[Saved data entries]
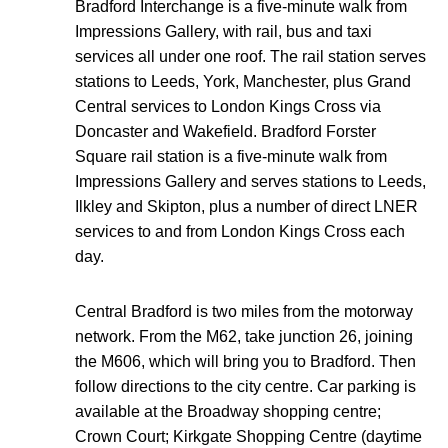
Bradford Interchange is a five-minute walk from
Impressions Gallery, with rail, bus and taxi
services all under one roof. The rail station serves
stations to Leeds, York, Manchester, plus Grand
Central services to London Kings Cross via
Doncaster and Wakefield. Bradford Forster
Square rail station is a five-minute walk from
Impressions Gallery and serves stations to Leeds,
Ilkley and Skipton, plus a number of direct LNER
services to and from London Kings Cross each
day.
Central Bradford is two miles from the motorway
network. From the M62, take junction 26, joining
the M606, which will bring you to Bradford. Then
follow directions to the city centre. Car parking is
available at the Broadway shopping centre;
Crown Court; Kirkgate Shopping Centre (daytime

# WHAT YOU SHOULD DO
Set down the line that contains "the M606, which" exactly. Do the same for each later line of the data, through the end, and add nothing.

# RESULT OF THIS TASK
the M606, which will bring you to Bradford. Then
follow directions to the city centre. Car parking is
available at the Broadway shopping centre;
Crown Court; Kirkgate Shopping Centre (daytime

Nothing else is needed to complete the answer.